The world is filled with glittery thoughts and brilliant concepts. Almost anywhere you go, you can find people who will talk about the things they thought about doing.
There are people with great stories that would make great books. People who know their memoirs would be top sellers. There are people who can sing and rap. They have a few lyrics and know they could make a hit. Yet these people never write and never make music.
A lot of people are quick to pull out their ideas and make a flashy show of them. But that’s as far as the process goes. When the talking is done, they put those ideas away until there’s another chance to impress people with conversation.
It’s like talking sex with an impotent man. He can interest you and arouse you, but in the end, he won’t fulfill you.
The older you get, the more boring and wasteful it gets to hear people talk about what they could do or could have done. But more importantly, the older you get the more disappointing it is to be the one who talks this way.
If your life is unfulfilling or you feel an undercurrent of sadness, particularly after talking to people or hearing about what someone else has done, the problem could be your ideas. Or more specifically, the problem could be that you aren’t doing anything about your ideas. You see the world moving around you but you’re still thinking.

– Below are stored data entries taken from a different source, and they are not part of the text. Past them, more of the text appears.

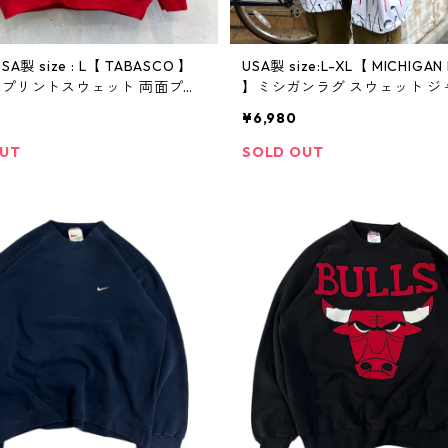
SA製 size : L【 TABASCO 】
USA製 size:L-XL【 MICHIGAN 
 プリントスウェット 両面プリ
】ミシガンラグ スウェット ジ
古着 古着屋 高円寺 ビンテージ
総柄 ゴルフ柄 白 古着 古着屋 
¥6,980
ンテージ
OUT
SOLD OUT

When you have thoughts that you don’t act on, what you’re telling people, what you’re telling yourself, is that you could be greater, grander and more magnificent. You’re saying your list of accomplishments could be longer and more colorful. But for one reason or another, that’s just not the choice you’re making.
Ideas that you don’t pursue are smothered opportunities. They’re reminders of what you have not done.

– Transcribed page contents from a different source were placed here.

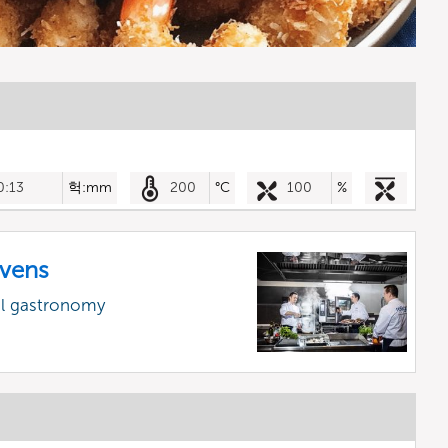
0:13
헉:mm
200
°C
100
%
vens
al gastronomy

And whether you realize it or not, a lot of times, we hold ourselves accountable for those things. Sometimes we start to blame others and harbor resentment toward them. Or vice versa, they start to resent us because we said we should, we said we could but then we never did.

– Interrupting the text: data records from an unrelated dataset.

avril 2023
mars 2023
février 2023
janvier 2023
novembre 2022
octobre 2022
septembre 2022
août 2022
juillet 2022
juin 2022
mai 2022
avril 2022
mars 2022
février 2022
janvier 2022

If you have an idea that’s been an idea for a long time and you aren’t making any progress on it, you should ask yourself why. And if the answer is because you don’t have the time, congratulations for picking the top excuse.
Being busy is an excuse that’s easy to whip out, wave around and get a nod of understanding from the crowd. People relate so easily because we have all used being busy as a reason not to do something. But for real, we all have the same amount of time—24 hours in a day; 7 days in a week. The difference is how we use it.
If you think you don’t have time to invest in your ideas, the real issue is your priorities. Almost every person can carve out time to make progress if they want to. You could start small, with your lunch break or an hour before bed. That’s if you really want to see your ideas through.
When it all boils down, most reasons for not pursuing your ideas—time, money, family—are really just excuses. And those excuses are cover for other issues, like fear of failure or lack of motivation.
Which brings us back to the first question—do you have a great idea?
The answer cannot be “yes” if it’s just a thought lingering in your head. Ideas are only great if followed with action. By itself, an idea is useless. It doesn’t benefit you; it doesn’t benefit others. It’s just clutter and weight for the mind.